TSI National Report No. 6: External and Internal Barriers to Third Sector Development in Germany
TSI’s research on barriers to third sector development in Germany not only highlights old and new challenges, it also analyses the coping strategies of TSOs, coming up with interesting trends:
- Organizations with permeable, open structures which allow new impulses to enter the organization are more likely to keep up with new trends, manage to address new developments and consequently maintain its attractiveness for members, volunteers or clients. Furthermore the degree of integration in a policy field enhances the lobbying capacity which allows the organization to positively shape its institutional framework.
- Organizations that achieve to diversify their activities are more appealing to increasingly individualized needs, interests and lifestyles of citizens.
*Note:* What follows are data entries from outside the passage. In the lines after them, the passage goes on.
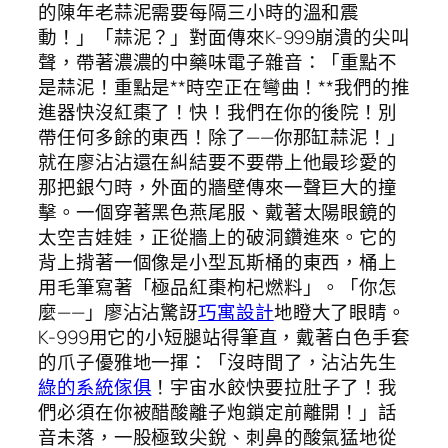
的陳年老蒜泥需要每隔三小時的溫和震
動！」「蒜泥？」對面傳來K-999崩潰的尖叫
聲，帶著濃濃的中藥味電子雜音：「重點不
是蒜泥！重點是**時空正在彎曲！**我們的推
進器快沒紅棗了！快！我們在你的後院！別
帶任何多餘的東西！除了——你那缸蒜泥！」
就在廖沾沾還在糾結要不要帶上他最珍愛的
那把銀勺時，外面的牆壁傳來一聲巨大的撞
擊。一個穿著黑色燕尾服、戴著太陽眼鏡的
太空吉娃娃，正從牆上的破洞鑽進來。它的
背上揹著一個像是小型瓦斯桶的東西，桶上
用毛筆寫著「極品紅棗枸杞燃料」。「你怎
麼——」廖沾沾驚訝
巧寓設計
地瞪大了眼睛。
K-999用它的小短腿站得筆直，戴著白色手套
的爪子優雅地一揮：「沒時間了，沾沾先生
綠的系統傢俱
！宇宙水餃快要拉肚子了！我
們必須在你被醋酸離子炮鎖定前離開！」話
音未落，一股極致尖銳、刺鼻的酸氣猛地從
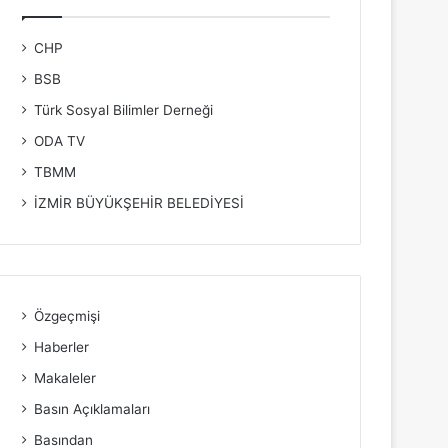
CHP
BSB
Türk Sosyal Bilimler Derneği
ODA TV
TBMM
İZMİR BÜYÜKŞEHİR BELEDİYESİ
Özgeçmişi
Haberler
Makaleler
Basın Açıklamaları
Basından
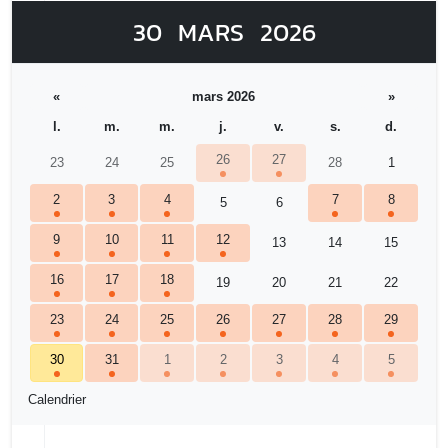
30
MARS
2026
«
mars 2026
»
l.
m.
m.
j.
v.
s.
d.
26
27
23
24
25
28
1
2
3
4
7
8
5
6
9
10
11
12
13
14
15
16
17
18
19
20
21
22
23
24
25
26
27
28
29
30
31
1
2
3
4
5
Calendrier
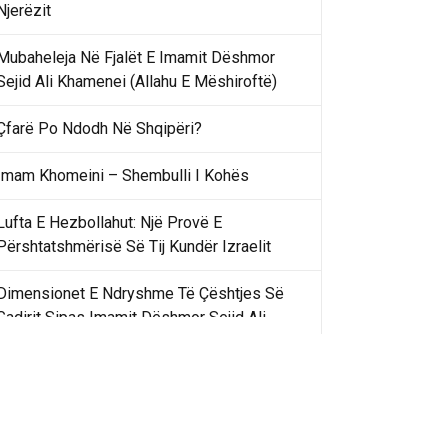
Njerëzit
Mubaheleja Në Fjalët E Imamit Dëshmor
Sejid Ali Khamenei (Allahu E Mëshiroftë)
Çfarë Po Ndodh Në Shqipëri?
Imam Khomeini – Shembulli I Kohës
Lufta E Hezbollahut: Një Provë E
Përshtatshmërisë Së Tij Kundër Izraelit
Dimensionet E Ndryshme Të Çështjes Së
Gadirit Sipas Imamit Dëshmor Sejid Ali
Khamenei
Gadir Khummi Në Fjalët E Imamit Dëshmor
Sejid Ali Khamenei (Allahu Ia Shenjtërofzë
Sekretet)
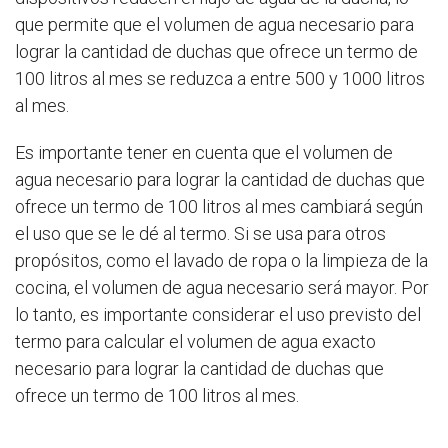
que permite que el volumen de agua necesario para
lograr la cantidad de duchas que ofrece un termo de
100 litros al mes se reduzca a entre 500 y 1000 litros
al mes.
Es importante tener en cuenta que el volumen de
agua necesario para lograr la cantidad de duchas que
ofrece un termo de 100 litros al mes cambiará según
el uso que se le dé al termo. Si se usa para otros
propósitos, como el lavado de ropa o la limpieza de la
cocina, el volumen de agua necesario será mayor. Por
lo tanto, es importante considerar el uso previsto del
termo para calcular el volumen de agua exacto
necesario para lograr la cantidad de duchas que
ofrece un termo de 100 litros al mes.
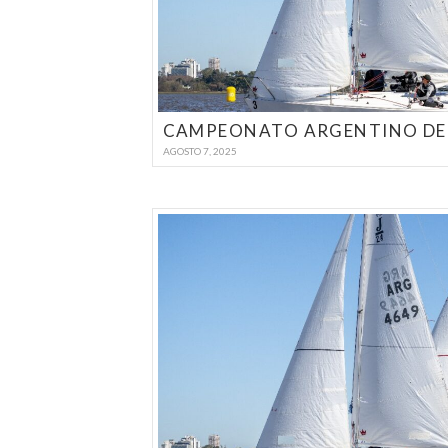
AGOSTO 7, 2025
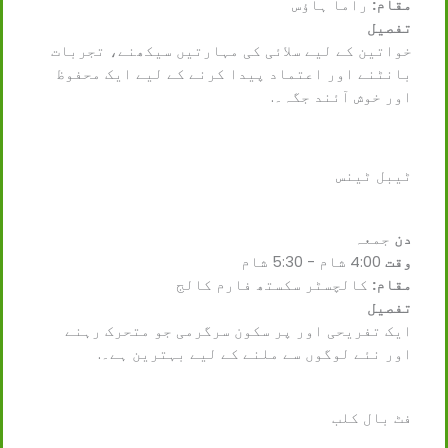
مقام:
راما ہاؤس
تفصیل
خواتین کے لیے سلائی کی مہارتیں سیکھنے، تجربات
بانٹنے اور اعتماد پیدا کرنے کے لیے ایک محفوظ
اور خوش آئند جگہ۔.
ٹیبل ٹینس
دن
جمعہ
وقت
4:00 شام - 5:30 شام
مقام:
کالچسٹر سکستھ فارم کالج
تفصیل
ایک تفریحی اور پر سکون سرگرمی جو متحرک رہنے
اور نئے لوگوں سے ملنے کے لیے بہترین ہے۔.
فٹ بال کلب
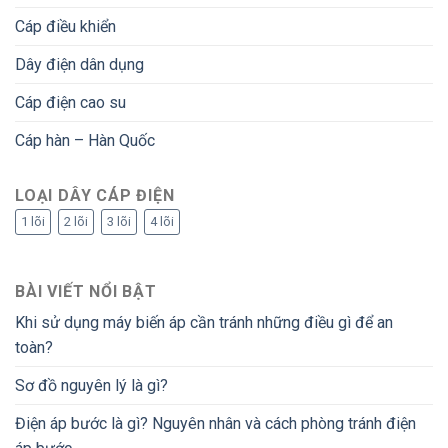
Cáp điều khiển
Dây điện dân dụng
Cáp điện cao su
Cáp hàn – Hàn Quốc
LOẠI DÂY CÁP ĐIỆN
1 lõi
2 lõi
3 lõi
4 lõi
BÀI VIẾT NỔI BẬT
Khi sử dụng máy biến áp cần tránh những điều gì để an
toàn?
Sơ đồ nguyên lý là gì?
Điện áp bước là gì? Nguyên nhân và cách phòng tránh điện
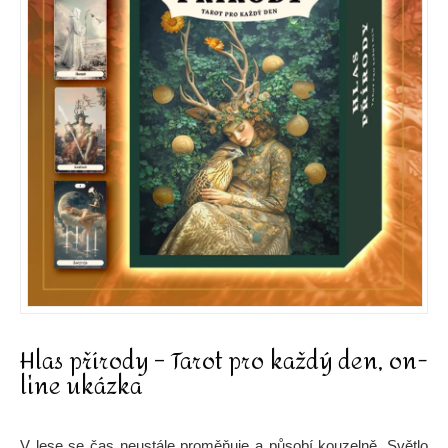
Hlas přírody – Tarot pro každý den, on-
line ukázka
V lese se čas neustále proměňuje a působí kouzelně. Světlo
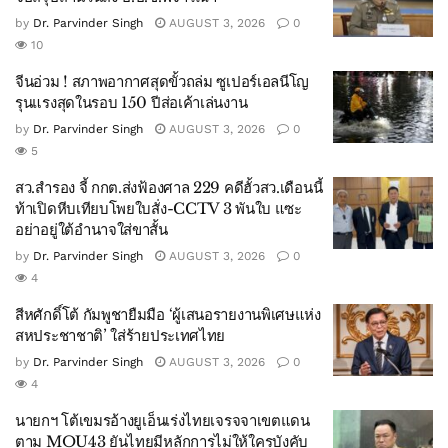
by
Dr. Parvinder Singh
AUGUST 3, 2026
0
10
จีนอ่วม ! สภาพอากาศสุดขั้วถล่ม ซูเปอร์เอลนีโญ
รุนแรงสุดในรอบ 150 ปีส่อเค้าเล่นงาน
by
Dr. Parvinder Singh
AUGUST 3, 2026
0
5
สว.สำรอง จี้ กกต.ส่งฟ้องศาล 229 คดีฮั้วสว.เดือนนี้
ท้าเปิดหีบเทียบโพยใบสั่ง-CCTV 3 พันใบ แซะ
อย่าอยู่ใต้อำนาจใส่ขาสั้น
by
Dr. Parvinder Singh
AUGUST 3, 2026
0
4
สีหศักดิ์โต้ กัมพูชายืมมือ ‘ผู้เสนอรายงานพิเศษแห่ง
สหประชาชาติ’ ใส่ร้ายประเทศไทย
by
Dr. Parvinder Singh
AUGUST 3, 2026
0
4
นายกฯ โต้เขมรอ้างยูเอ็นเร่งไทยเจรจจาเขตแดน
ตาม MOU43 ยันไทยมีหลักการไม่ให้ใครบังคับ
Additionally, they are more resilient toward risks arising from rapid changes in a turbulent policy environment when resources are shifted to the disadvantages of the organization (e.g. changing funding streams, interests of volunteers, needs of citizens or attention markets) as they are less dependent on particular organizational assets. In this context, TSOs increasingly engage in “cash cow” operations to cross-subsidize support structures for volunteering and open spaces for community activity.
- As organizations expand, crossing the boundaries of different organizational fields, a highly differentiated and complex governance structure is put in place since different functional logics have to be complied with. Hence, TSOs need to “speak” many different languages of various fields.
- Given the increasingly complex multi-field environment TSOs develop into an institutional amalgam comprising different logics of actions and achieve to combine the “best” of business and third sector. On the one hand, organizations are increasingly engaging in a professionalized service output and operate business activities which prerequisites the adaptation of business practices. On the other hand, TSOs provide enabling structures for community involvement and offer avenues of self-fulfillment.
The German TSI team concludes that TSOs today tend to develop into hybrid organizations that comprise different organizations under their roof with varying organizational cultures and identities. Looking at the sector as a whole, the contours of its sub-organizational-fields become increasingly fuzzy.